Francis Eginton
glass painter.
Eginton is called the reviver of glass painting in England in the eighteenth century. About fifty of his works are known. In 1794 he restored the great western window of Magdalen College, Oxford. He executed Sir Joshua Reynolds's Resurrection window at Salisbury Cathedral.
Pierre François Léonard Fontaine
architect; b. September 20, 1762; d. October 10, 1853.

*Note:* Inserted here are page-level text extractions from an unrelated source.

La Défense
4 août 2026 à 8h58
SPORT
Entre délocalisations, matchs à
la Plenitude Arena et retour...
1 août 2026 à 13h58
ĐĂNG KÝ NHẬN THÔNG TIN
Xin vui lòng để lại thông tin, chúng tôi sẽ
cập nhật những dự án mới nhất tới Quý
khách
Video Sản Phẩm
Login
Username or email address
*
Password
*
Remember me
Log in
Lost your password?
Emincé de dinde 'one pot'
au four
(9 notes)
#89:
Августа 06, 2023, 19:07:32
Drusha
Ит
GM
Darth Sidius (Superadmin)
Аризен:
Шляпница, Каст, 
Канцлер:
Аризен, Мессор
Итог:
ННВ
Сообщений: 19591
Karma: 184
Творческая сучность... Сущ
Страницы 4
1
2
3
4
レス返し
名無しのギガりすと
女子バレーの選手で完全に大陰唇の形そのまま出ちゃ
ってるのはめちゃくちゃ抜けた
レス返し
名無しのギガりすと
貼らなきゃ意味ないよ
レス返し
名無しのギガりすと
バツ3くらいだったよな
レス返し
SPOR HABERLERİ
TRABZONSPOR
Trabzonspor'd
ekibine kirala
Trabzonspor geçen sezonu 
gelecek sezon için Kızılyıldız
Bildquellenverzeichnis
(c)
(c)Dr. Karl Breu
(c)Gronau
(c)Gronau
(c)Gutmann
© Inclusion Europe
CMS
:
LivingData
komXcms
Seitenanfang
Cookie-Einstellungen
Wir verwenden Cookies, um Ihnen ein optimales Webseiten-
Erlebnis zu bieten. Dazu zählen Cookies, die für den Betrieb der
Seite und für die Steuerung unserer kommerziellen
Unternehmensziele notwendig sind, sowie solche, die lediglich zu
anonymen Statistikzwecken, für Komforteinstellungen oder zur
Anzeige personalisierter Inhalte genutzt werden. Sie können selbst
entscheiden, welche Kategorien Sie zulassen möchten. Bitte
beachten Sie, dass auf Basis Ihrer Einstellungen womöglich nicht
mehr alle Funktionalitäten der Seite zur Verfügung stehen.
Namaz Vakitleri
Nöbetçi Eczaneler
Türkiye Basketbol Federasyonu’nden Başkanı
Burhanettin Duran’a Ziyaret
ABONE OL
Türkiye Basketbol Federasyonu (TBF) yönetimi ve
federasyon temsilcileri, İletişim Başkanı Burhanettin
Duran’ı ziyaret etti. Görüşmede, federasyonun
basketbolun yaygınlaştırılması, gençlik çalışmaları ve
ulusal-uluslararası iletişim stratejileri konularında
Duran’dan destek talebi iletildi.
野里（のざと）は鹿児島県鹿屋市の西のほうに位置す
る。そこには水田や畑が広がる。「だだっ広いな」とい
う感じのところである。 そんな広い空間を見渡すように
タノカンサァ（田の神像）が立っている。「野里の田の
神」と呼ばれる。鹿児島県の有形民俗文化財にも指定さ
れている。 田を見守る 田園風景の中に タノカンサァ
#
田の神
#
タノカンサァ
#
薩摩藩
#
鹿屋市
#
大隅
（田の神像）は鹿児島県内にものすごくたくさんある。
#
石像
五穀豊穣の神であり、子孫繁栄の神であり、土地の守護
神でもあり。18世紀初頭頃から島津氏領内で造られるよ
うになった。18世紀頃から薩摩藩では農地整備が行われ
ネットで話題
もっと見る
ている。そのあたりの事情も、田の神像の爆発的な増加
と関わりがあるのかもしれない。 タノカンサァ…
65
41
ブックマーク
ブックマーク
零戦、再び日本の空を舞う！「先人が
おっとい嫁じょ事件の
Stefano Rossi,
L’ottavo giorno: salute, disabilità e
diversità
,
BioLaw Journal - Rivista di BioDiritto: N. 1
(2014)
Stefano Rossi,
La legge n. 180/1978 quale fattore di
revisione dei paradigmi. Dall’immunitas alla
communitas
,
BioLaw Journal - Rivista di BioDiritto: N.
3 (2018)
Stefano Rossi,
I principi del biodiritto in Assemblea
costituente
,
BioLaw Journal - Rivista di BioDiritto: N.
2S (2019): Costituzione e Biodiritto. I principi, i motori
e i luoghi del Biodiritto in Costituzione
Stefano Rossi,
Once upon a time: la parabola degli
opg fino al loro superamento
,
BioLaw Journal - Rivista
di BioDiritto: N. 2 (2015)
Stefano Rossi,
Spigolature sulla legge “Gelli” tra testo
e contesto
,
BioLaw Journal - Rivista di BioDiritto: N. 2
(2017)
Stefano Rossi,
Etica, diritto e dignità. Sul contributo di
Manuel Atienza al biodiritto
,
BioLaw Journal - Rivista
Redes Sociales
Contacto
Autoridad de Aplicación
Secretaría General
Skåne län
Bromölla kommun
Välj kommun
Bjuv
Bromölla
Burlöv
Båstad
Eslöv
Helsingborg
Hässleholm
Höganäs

Fontaine was a pupil of Antoine François Peyre. In 1785 he went to Rome, where he was joined by Charles Percier (below). He was associated with Percier in Paris, and together they were made directors of the decorations of the opera house. When Napoleon became First Consul they were made his architects, and retained that position under the Empire. Percier and Fontaine restored the châteaux of Malmaison, Saint-Cloud, Compiègne, Versailles, and other imperial residences. They restored the buildings of the court of the Louvre, and designed and built the Arc de Triomphe du Carrousel. They laid out the Rue de Rivoli, and built additions to the palace of the Tuileries in that street. In 1814 Percier retired from their association. Fontaine was court architect of Louis XVIII, for whom he built the Chapelle Expiatoire in the Rue d'Anjou, Paris. During the reign of Charles X he was architect to the Duke of Orleans, for whom he restored and enlarged the Palais Royal. He was chief architect of Louis Philippe. During this reign he remodelled the garden in front of the Tuileries, thus contributing to the defacement of the monument of Philibert de l'Orme. Fontaine was architect in charge of the Louvre, the Tuileries, and the royal buildings until 1848. From 1831 to 1833 he was architect of the Theatre Français, Paris. In 1849 he was chosen president of the Conseil des bâtiments civils. (For the books published by Percier and Fontaine in collaboration, see Percier.) Fontaine published alone a Histoire du Palais Royal, 4to, 61 pl.
Charles Percier
architect; b. August 22, 1764; d. September 5, 1838.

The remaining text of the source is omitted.